- _Your goal_: Below are some records; find each line that carries the word "razini" and copy it.
++++ Dataset records ++++
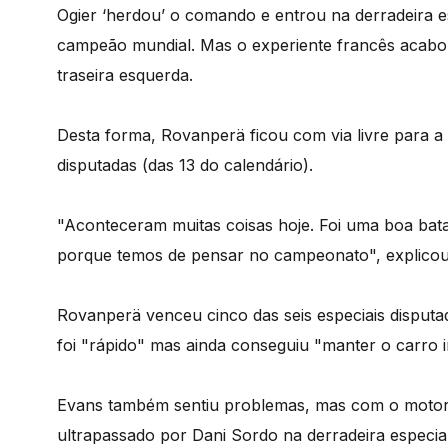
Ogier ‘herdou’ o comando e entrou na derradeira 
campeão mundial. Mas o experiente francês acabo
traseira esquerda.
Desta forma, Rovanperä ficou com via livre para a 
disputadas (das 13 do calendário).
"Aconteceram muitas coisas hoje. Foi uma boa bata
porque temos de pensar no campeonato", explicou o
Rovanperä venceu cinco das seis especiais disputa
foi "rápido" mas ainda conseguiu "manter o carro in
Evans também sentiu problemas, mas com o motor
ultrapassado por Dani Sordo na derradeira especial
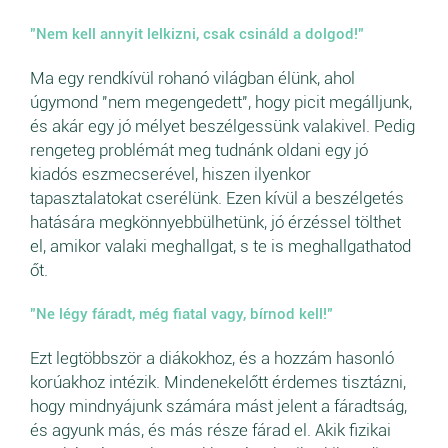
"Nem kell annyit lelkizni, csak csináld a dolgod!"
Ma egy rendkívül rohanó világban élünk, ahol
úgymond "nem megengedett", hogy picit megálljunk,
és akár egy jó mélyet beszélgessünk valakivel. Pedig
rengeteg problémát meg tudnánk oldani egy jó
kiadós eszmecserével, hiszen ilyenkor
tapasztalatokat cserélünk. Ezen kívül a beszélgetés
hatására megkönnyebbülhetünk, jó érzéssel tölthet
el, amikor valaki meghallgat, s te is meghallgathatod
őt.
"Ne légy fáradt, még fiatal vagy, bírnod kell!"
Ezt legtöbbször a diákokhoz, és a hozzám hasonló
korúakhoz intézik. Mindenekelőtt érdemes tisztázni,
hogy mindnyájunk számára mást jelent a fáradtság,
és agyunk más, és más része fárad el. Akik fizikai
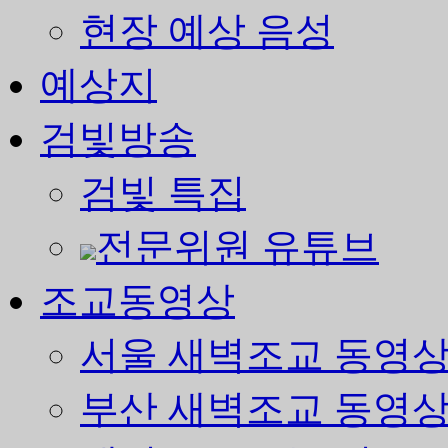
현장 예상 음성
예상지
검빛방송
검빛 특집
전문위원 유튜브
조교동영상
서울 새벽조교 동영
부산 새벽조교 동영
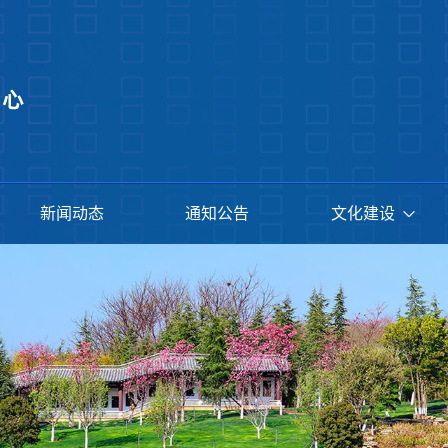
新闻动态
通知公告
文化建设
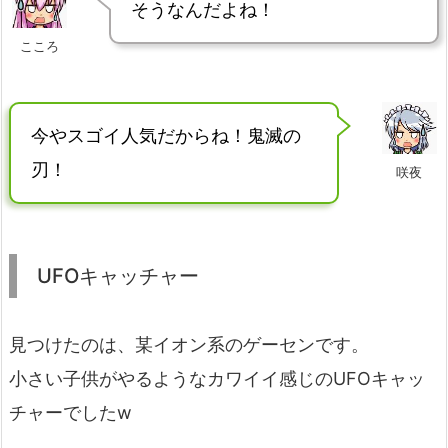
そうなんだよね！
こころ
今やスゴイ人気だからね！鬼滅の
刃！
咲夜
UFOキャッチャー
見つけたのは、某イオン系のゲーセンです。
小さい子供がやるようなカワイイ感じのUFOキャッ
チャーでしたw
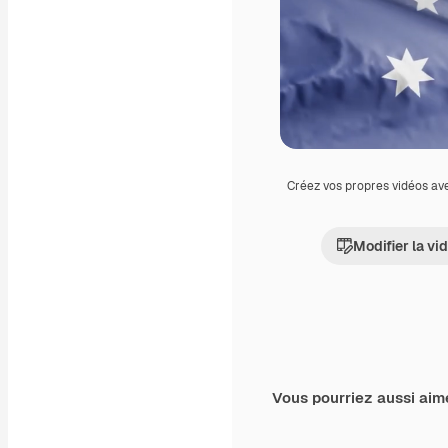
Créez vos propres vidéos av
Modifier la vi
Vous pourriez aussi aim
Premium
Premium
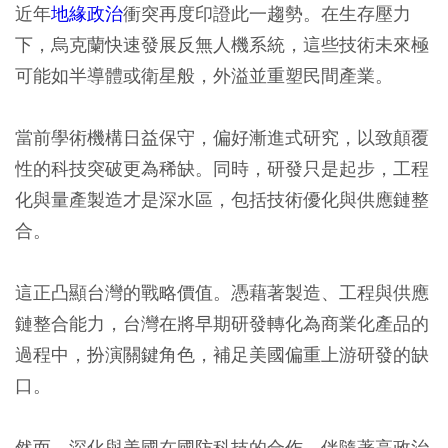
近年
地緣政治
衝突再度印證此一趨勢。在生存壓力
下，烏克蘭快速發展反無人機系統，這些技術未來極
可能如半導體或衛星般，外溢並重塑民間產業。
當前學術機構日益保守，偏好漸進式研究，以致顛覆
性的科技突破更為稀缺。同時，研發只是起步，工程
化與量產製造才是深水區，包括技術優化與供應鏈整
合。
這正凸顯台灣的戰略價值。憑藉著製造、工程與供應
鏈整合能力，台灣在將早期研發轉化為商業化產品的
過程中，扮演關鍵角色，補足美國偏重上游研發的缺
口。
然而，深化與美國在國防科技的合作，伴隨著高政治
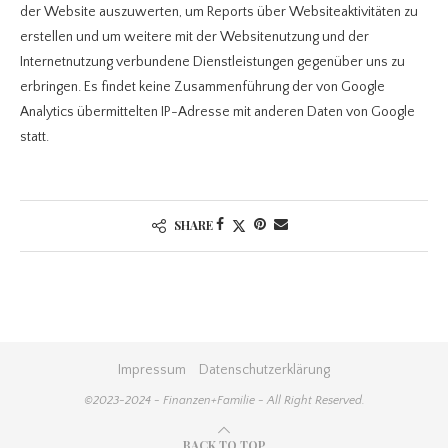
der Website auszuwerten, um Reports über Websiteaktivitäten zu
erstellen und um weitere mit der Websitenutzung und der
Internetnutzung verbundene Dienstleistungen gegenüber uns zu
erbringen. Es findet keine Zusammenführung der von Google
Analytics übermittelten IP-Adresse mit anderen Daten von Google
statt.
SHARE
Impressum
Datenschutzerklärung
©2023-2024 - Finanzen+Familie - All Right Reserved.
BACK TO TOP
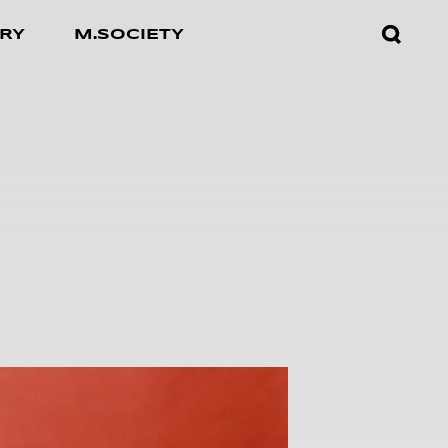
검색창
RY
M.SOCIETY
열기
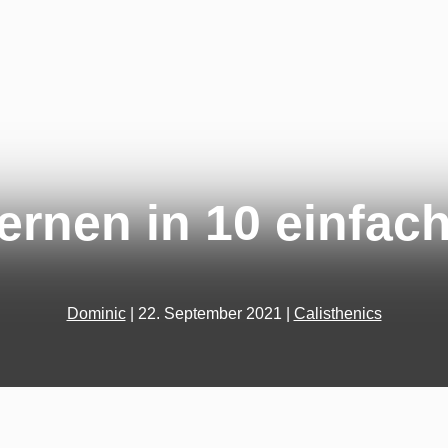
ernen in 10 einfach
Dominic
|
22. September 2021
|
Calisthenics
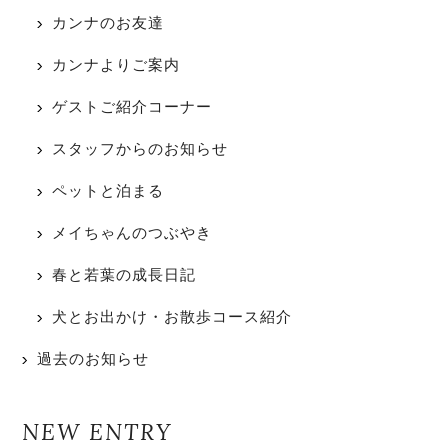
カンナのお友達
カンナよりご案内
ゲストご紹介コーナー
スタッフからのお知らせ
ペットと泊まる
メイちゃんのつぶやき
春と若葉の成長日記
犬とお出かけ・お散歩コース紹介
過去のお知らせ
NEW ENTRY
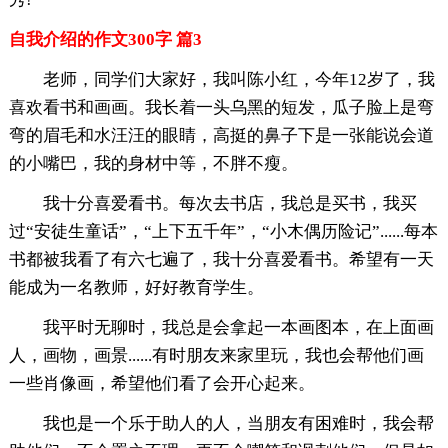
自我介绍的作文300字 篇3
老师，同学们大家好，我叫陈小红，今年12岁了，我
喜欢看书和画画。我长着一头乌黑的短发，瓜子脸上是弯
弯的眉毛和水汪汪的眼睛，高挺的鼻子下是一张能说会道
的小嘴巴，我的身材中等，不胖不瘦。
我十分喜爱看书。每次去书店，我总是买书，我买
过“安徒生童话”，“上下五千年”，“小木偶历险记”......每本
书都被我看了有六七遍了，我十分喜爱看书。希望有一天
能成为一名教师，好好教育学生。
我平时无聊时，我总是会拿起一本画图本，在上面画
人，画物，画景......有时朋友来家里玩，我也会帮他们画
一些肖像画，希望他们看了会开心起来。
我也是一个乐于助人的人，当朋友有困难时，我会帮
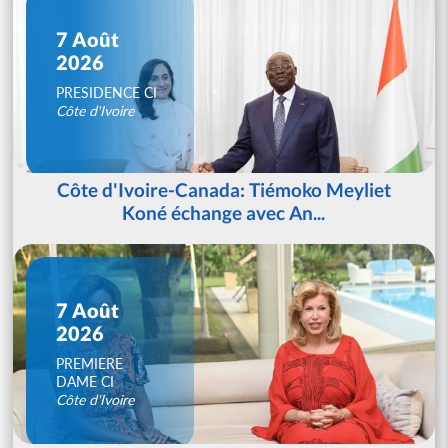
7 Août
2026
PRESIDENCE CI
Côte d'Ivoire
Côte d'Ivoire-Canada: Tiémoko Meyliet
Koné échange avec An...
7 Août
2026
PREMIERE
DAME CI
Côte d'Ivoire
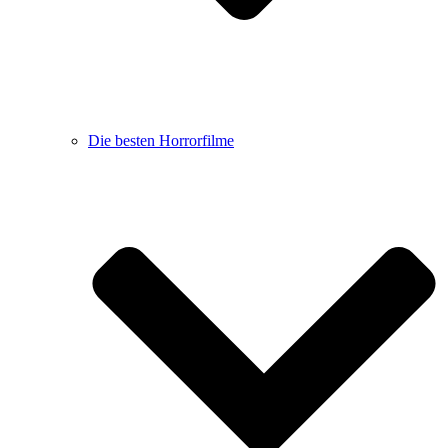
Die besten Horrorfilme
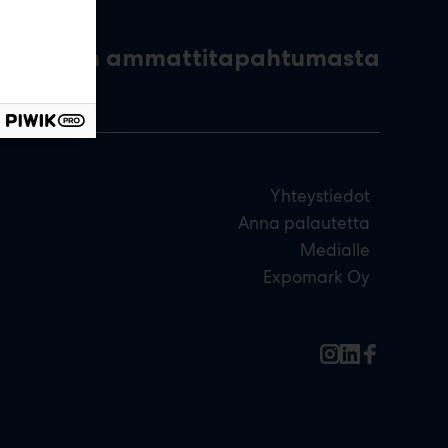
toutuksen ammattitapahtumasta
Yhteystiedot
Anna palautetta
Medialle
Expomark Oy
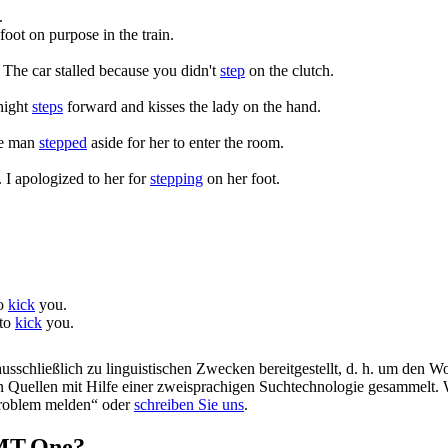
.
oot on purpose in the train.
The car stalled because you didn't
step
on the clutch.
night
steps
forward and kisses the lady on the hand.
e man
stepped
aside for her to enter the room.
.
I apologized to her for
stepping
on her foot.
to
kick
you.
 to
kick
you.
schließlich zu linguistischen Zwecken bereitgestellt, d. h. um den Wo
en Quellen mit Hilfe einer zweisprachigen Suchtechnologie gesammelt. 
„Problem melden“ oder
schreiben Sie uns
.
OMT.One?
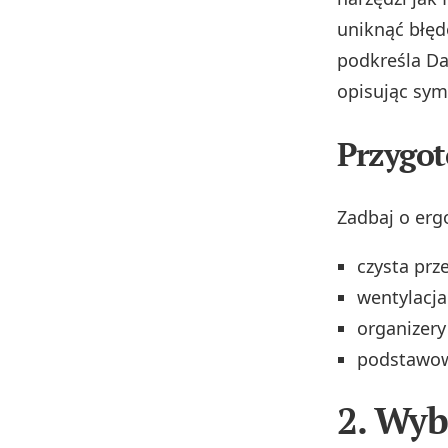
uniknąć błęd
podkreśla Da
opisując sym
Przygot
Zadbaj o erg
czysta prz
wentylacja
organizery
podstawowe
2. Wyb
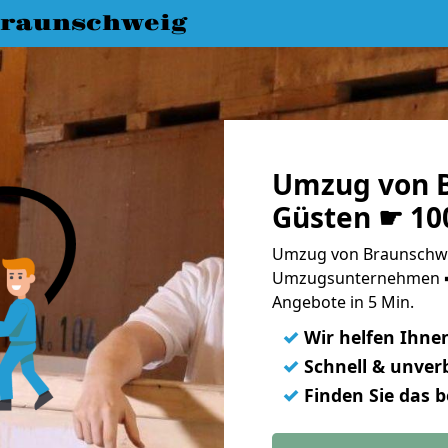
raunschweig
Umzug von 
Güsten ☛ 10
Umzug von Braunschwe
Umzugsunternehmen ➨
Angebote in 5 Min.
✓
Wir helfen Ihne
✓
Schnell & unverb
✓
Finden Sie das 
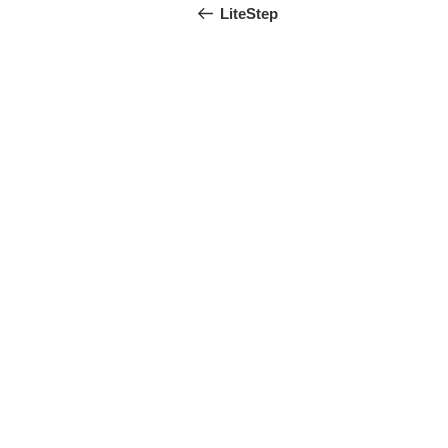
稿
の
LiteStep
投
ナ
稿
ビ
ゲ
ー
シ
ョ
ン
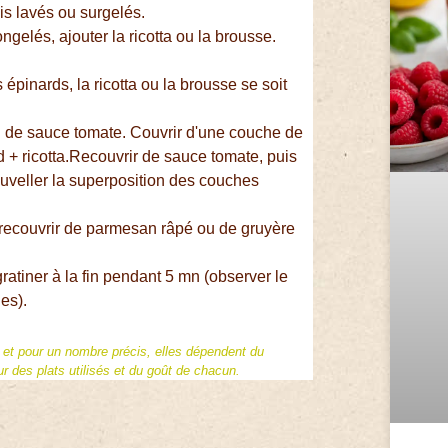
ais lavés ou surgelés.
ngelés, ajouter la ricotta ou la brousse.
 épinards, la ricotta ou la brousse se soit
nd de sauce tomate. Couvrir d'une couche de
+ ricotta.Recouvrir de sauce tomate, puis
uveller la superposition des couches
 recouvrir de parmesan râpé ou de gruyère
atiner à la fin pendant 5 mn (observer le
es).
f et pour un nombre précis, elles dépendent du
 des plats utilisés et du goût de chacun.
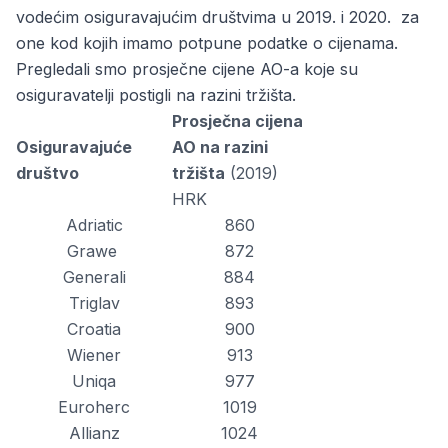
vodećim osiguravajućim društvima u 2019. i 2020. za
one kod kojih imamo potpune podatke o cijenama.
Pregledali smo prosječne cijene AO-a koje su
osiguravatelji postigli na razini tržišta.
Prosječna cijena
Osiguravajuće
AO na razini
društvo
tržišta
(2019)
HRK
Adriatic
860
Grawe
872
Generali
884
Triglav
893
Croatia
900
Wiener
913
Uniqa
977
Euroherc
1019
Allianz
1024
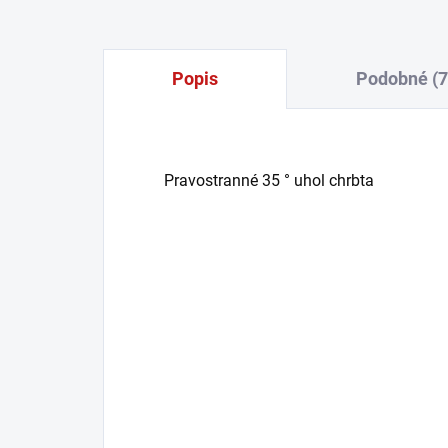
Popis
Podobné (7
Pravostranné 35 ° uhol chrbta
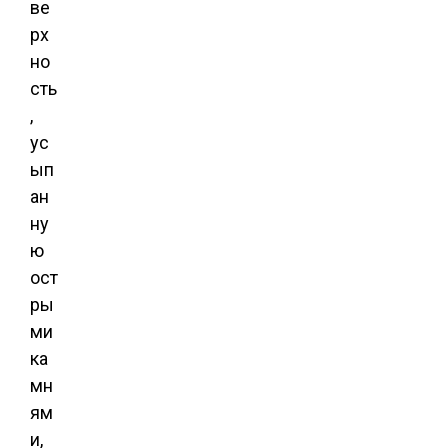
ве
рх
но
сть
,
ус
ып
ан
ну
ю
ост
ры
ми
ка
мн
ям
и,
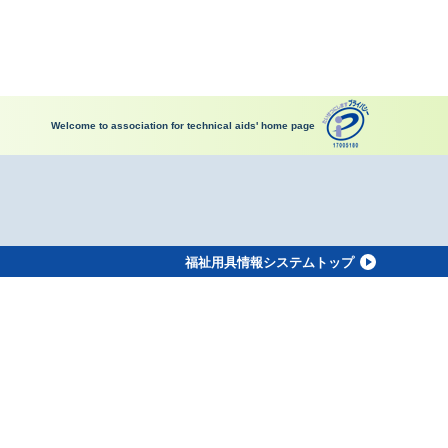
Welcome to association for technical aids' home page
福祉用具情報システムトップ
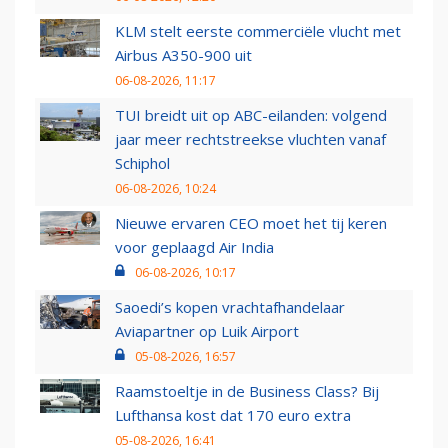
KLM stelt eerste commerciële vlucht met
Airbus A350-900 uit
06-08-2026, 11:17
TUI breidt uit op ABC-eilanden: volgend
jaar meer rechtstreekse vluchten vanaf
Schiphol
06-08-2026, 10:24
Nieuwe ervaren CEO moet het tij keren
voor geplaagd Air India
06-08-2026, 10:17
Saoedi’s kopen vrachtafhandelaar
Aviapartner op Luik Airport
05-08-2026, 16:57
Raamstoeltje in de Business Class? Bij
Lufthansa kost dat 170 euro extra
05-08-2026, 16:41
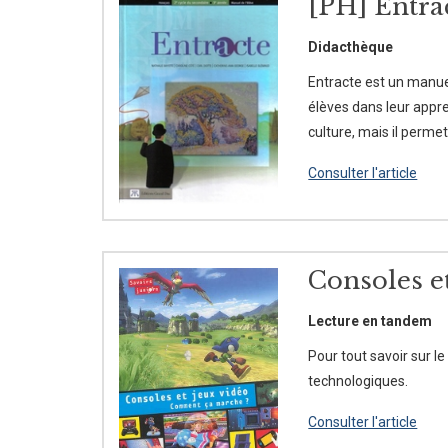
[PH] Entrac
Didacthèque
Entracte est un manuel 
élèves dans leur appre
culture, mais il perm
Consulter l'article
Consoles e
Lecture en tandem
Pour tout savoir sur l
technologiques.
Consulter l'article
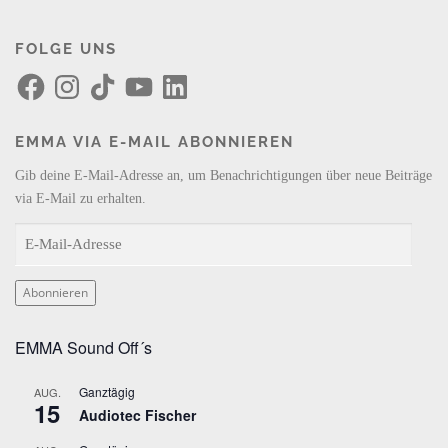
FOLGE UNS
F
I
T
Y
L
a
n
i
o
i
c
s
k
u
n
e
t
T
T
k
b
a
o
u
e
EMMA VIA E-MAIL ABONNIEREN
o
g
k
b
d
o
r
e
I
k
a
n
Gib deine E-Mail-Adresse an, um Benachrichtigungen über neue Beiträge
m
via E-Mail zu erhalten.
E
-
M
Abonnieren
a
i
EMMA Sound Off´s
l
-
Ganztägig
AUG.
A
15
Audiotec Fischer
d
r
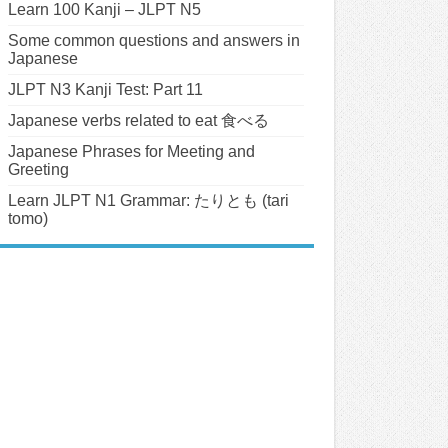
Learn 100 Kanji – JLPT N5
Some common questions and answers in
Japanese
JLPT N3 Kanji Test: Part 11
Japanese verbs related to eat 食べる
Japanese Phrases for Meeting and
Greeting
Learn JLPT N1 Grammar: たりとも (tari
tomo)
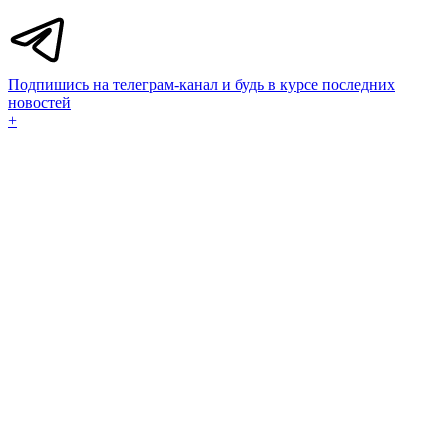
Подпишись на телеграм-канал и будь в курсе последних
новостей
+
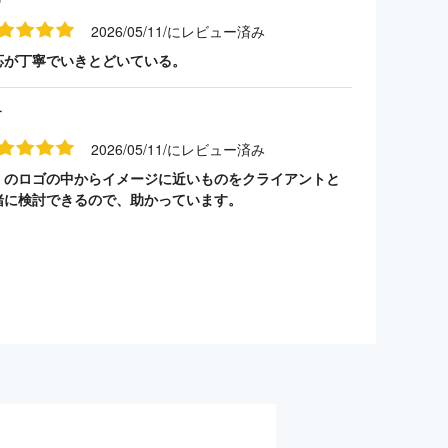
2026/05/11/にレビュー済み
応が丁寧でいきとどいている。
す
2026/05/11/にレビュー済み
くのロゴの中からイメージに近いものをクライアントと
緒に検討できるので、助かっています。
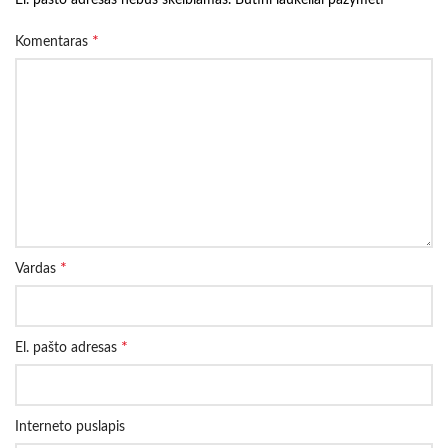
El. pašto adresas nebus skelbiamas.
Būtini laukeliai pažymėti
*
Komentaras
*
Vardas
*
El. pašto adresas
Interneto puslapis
++++
- _Result of the exercise_:
osiguravatelji postigli na razini tržišta.
AO na razini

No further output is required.